Salah Sultan (also transliterated Salah Soltan; born c. 1960) is an Islamic scholar, preacher, and academic. Among the titles and positions he has held are professor of Islamic Law at Cairo University, secretary general of Egypt's Supreme Council for Islamic Affairs, president of the American Center for Islamic Research, Columbus, Ohio, and member of the European Council for Fatwa and Research, member of the Fiqh Council of North America (FCNA), and a "senior member" of the international Muslim Brotherhood.

He was known in Egypt as "one of the most respected Islamic scholars in the country", but then was sentenced to death after being found guilty of inciting murder in March 2015, in a case known as the "Rabaa control room" or "Rabaa Operation Trial".

==Biography==
Born in Egypt, Soltan attended Ohio State University in the United States, and graduated with a degree in economics. He returned to Egypt to work as a business manager at a petroleum services company, his daughter Hanaa Soltan stated in 2013.
He later became a professor of Islamic Law at Cairo University.

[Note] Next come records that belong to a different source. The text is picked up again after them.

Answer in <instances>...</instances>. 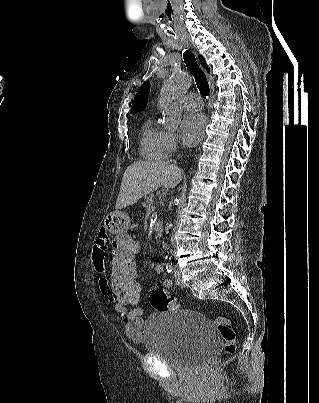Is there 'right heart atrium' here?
I'll return each instance as SVG.
<instances>
[{"label":"right heart atrium","mask_w":319,"mask_h":403,"mask_svg":"<svg viewBox=\"0 0 319 403\" xmlns=\"http://www.w3.org/2000/svg\"><path fill=\"white\" fill-rule=\"evenodd\" d=\"M165 148L167 154H174L179 148V139L174 132L165 133Z\"/></svg>","instance_id":"right-heart-atrium-1"}]
</instances>
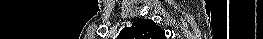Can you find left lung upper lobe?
<instances>
[{"label": "left lung upper lobe", "instance_id": "left-lung-upper-lobe-1", "mask_svg": "<svg viewBox=\"0 0 263 39\" xmlns=\"http://www.w3.org/2000/svg\"><path fill=\"white\" fill-rule=\"evenodd\" d=\"M165 33L150 19H136L131 27L121 30L117 39H165Z\"/></svg>", "mask_w": 263, "mask_h": 39}]
</instances>
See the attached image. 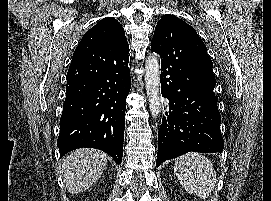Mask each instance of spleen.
Instances as JSON below:
<instances>
[{"mask_svg": "<svg viewBox=\"0 0 271 201\" xmlns=\"http://www.w3.org/2000/svg\"><path fill=\"white\" fill-rule=\"evenodd\" d=\"M174 173L189 194L204 200L210 197L217 183L212 162L197 152H188L177 158Z\"/></svg>", "mask_w": 271, "mask_h": 201, "instance_id": "spleen-1", "label": "spleen"}]
</instances>
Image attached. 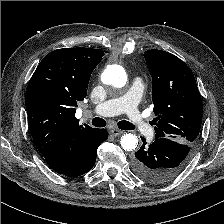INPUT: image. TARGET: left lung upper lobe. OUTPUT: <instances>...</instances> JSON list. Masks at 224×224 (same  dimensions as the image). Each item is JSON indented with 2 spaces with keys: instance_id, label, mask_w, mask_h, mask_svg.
Returning <instances> with one entry per match:
<instances>
[{
  "instance_id": "obj_1",
  "label": "left lung upper lobe",
  "mask_w": 224,
  "mask_h": 224,
  "mask_svg": "<svg viewBox=\"0 0 224 224\" xmlns=\"http://www.w3.org/2000/svg\"><path fill=\"white\" fill-rule=\"evenodd\" d=\"M144 57L152 76L155 139L193 145L201 127L203 105L191 69L162 50H148Z\"/></svg>"
}]
</instances>
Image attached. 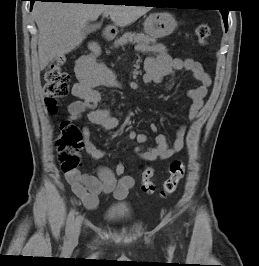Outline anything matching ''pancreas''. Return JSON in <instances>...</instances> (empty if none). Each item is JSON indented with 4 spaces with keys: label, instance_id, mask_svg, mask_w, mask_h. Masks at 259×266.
<instances>
[{
    "label": "pancreas",
    "instance_id": "cf45deb5",
    "mask_svg": "<svg viewBox=\"0 0 259 266\" xmlns=\"http://www.w3.org/2000/svg\"><path fill=\"white\" fill-rule=\"evenodd\" d=\"M128 43L140 45L143 49L152 51L156 40L143 33H125L114 42V47L123 46Z\"/></svg>",
    "mask_w": 259,
    "mask_h": 266
}]
</instances>
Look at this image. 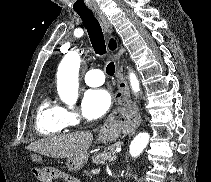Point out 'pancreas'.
I'll list each match as a JSON object with an SVG mask.
<instances>
[{
    "label": "pancreas",
    "mask_w": 211,
    "mask_h": 182,
    "mask_svg": "<svg viewBox=\"0 0 211 182\" xmlns=\"http://www.w3.org/2000/svg\"><path fill=\"white\" fill-rule=\"evenodd\" d=\"M116 148L117 145H112L104 151L94 154L92 157L93 164L99 165L105 163L106 161H115L117 158Z\"/></svg>",
    "instance_id": "cf45deb5"
}]
</instances>
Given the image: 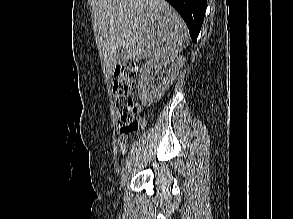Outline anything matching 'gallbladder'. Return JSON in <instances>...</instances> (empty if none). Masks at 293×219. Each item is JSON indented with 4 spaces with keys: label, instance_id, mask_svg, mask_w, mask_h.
<instances>
[{
    "label": "gallbladder",
    "instance_id": "gallbladder-1",
    "mask_svg": "<svg viewBox=\"0 0 293 219\" xmlns=\"http://www.w3.org/2000/svg\"><path fill=\"white\" fill-rule=\"evenodd\" d=\"M116 61H117V65H125L127 63L128 56H127L126 51L123 47H120L119 49H117Z\"/></svg>",
    "mask_w": 293,
    "mask_h": 219
}]
</instances>
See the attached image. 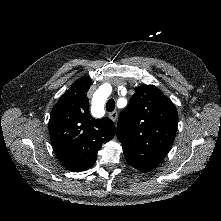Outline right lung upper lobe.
Segmentation results:
<instances>
[{
    "instance_id": "1",
    "label": "right lung upper lobe",
    "mask_w": 221,
    "mask_h": 221,
    "mask_svg": "<svg viewBox=\"0 0 221 221\" xmlns=\"http://www.w3.org/2000/svg\"><path fill=\"white\" fill-rule=\"evenodd\" d=\"M90 85L88 77L75 81L53 107L49 120L53 149L64 167L73 172L93 166L102 144L116 133L108 117L95 119L90 115L87 98Z\"/></svg>"
}]
</instances>
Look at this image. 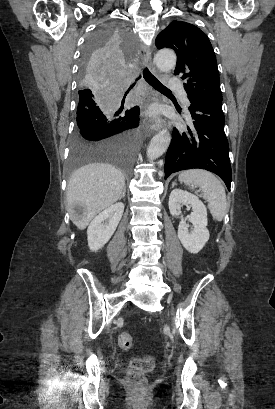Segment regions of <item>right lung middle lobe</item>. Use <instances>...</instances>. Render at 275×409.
I'll use <instances>...</instances> for the list:
<instances>
[{
  "instance_id": "obj_1",
  "label": "right lung middle lobe",
  "mask_w": 275,
  "mask_h": 409,
  "mask_svg": "<svg viewBox=\"0 0 275 409\" xmlns=\"http://www.w3.org/2000/svg\"><path fill=\"white\" fill-rule=\"evenodd\" d=\"M136 43L122 24H98L79 57L76 78L80 85L76 121L70 143L66 176L74 178L78 167L113 163L131 176L141 145L139 107L130 109L126 90V66Z\"/></svg>"
}]
</instances>
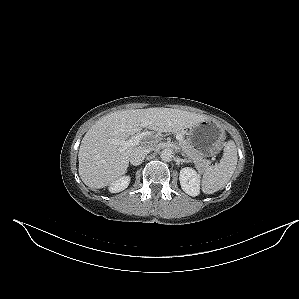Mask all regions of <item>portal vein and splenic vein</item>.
Listing matches in <instances>:
<instances>
[{"label": "portal vein and splenic vein", "instance_id": "obj_1", "mask_svg": "<svg viewBox=\"0 0 299 299\" xmlns=\"http://www.w3.org/2000/svg\"><path fill=\"white\" fill-rule=\"evenodd\" d=\"M147 135H148L147 132H143V133L137 134L135 136H132L128 140L109 139L108 141L111 144L118 145L119 146L118 151L122 152V151L126 150L129 147L139 145L141 140H143V138L146 137ZM176 139L179 140V141L183 140V136L180 135V134H177ZM207 162L210 163V161H207Z\"/></svg>", "mask_w": 299, "mask_h": 299}]
</instances>
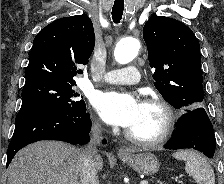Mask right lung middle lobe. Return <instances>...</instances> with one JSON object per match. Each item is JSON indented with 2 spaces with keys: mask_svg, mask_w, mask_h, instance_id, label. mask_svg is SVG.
I'll use <instances>...</instances> for the list:
<instances>
[{
  "mask_svg": "<svg viewBox=\"0 0 224 184\" xmlns=\"http://www.w3.org/2000/svg\"><path fill=\"white\" fill-rule=\"evenodd\" d=\"M76 83L34 81L25 84L22 90V105L15 124L41 113L58 112L74 115L86 109L84 100L74 90Z\"/></svg>",
  "mask_w": 224,
  "mask_h": 184,
  "instance_id": "right-lung-middle-lobe-1",
  "label": "right lung middle lobe"
}]
</instances>
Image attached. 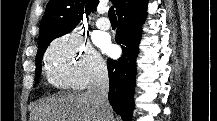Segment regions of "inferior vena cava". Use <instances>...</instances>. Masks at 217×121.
Masks as SVG:
<instances>
[{
  "label": "inferior vena cava",
  "mask_w": 217,
  "mask_h": 121,
  "mask_svg": "<svg viewBox=\"0 0 217 121\" xmlns=\"http://www.w3.org/2000/svg\"><path fill=\"white\" fill-rule=\"evenodd\" d=\"M109 77L107 67L98 64L93 71L92 78L86 92L97 105L101 121H113L112 109L108 101Z\"/></svg>",
  "instance_id": "1"
}]
</instances>
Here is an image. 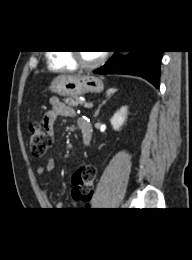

Returning to the United States where he lived and worked in the US for over a decade and became a legal US permanent resident, he founded and served as the president of the Islamic American University in Dearborn, Michigan from 1999 to 2004. He has been accused of extremism by some websites, and referred to as a "controversial" figure by the Los Angeles Times for his activities in Bahrain.

In 2013 he returned to Egypt and participated in protests against the 2013 military coup deposing elected president Mohamed Morsi, tweeting often about his activities. He was arrested in September 2013 for his dissent. He was among over 50 leading members of the Muslim Brotherhood charged with setting up a "control room" to direct "violence and chaos" across Egypt during the unrest following the 2013 military coup that overthrew Muslim Brotherhood President Mohamed Morsi.
In September 2017 an Egyptian court sentenced him to life in prison following a "mass trial marred by extensive due process and fair trial violations".

As of 2023, it was reported by Human Rights Watch that he was imprisoned in Badr 1 prison, suffering from "life-threatening heart and liver diseases among other complex medical conditions" and "deprived" of adequate health care.

Sultan has participated in conferences organized by the Islamic Association in Sweden, which has been led by Omar Mustafa and Abdirizak Waberi. His participation has been the subject of criticism.

His sons, including Mohamed Soltan and grandchildren are all US citizens. Mohamed, like his father, is an Egyptian American activist.

==Protests against his treatment==
According to the Middle East Studies Association Committee on Academic Freedom, Sultan

was arrested on 21 September 2013 and charged with inciting violence, being part of a terrorist organization, plotting to cause chaos, and spreading false information. He was later sentenced to death and life in prison in two mass trials, namely Case No. 2210/2014, also known as the "Rabaa Operation Trial," and Case No. 8615/2013, also known as "Al-Fateh Mosque Trial."

On 14 September 2022, MESA sent a letter to Egyptian officials protesting Sultan's treatment, the Egyptian judicial process, lack of medical treatment, etc. and calling for his release.